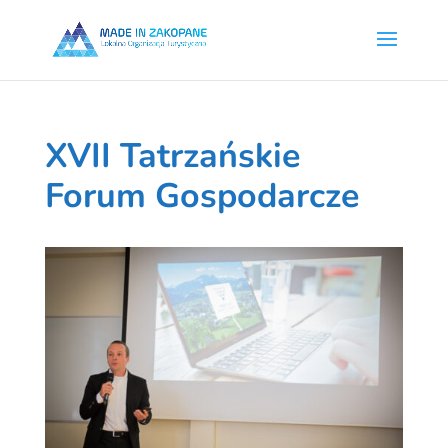
XVII Tatrzańskie
Forum Gospodarcze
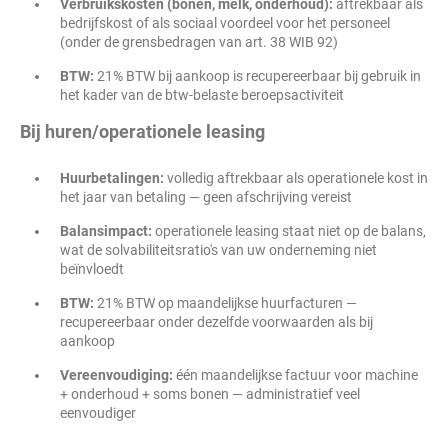
Verbruikskosten (bonen, melk, onderhoud):
aftrekbaar als
bedrijfskost of als sociaal voordeel voor het personeel
(onder de grensbedragen van art. 38 WIB 92)
BTW:
21% BTW bij aankoop is recupereerbaar bij gebruik in
het kader van de btw-belaste beroepsactiviteit
Bij huren/operationele leasing
Huurbetalingen:
volledig aftrekbaar als operationele kost in
het jaar van betaling — geen afschrijving vereist
Balansimpact:
operationele leasing staat niet op de balans,
wat de solvabiliteitsratio's van uw onderneming niet
beïnvloedt
BTW:
21% BTW op maandelijkse huurfacturen —
recupereerbaar onder dezelfde voorwaarden als bij
aankoop
Vereenvoudiging:
één maandelijkse factuur voor machine
+ onderhoud + soms bonen — administratief veel
eenvoudiger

* _Work to complete_:
Retype exactly. Start at the line with "één maandelijkse factuur voor machine" and stop at the last line of the data.

* _Expected output_:
één maandelijkse factuur voor machine
+ onderhoud + soms bonen — administratief veel
eenvoudiger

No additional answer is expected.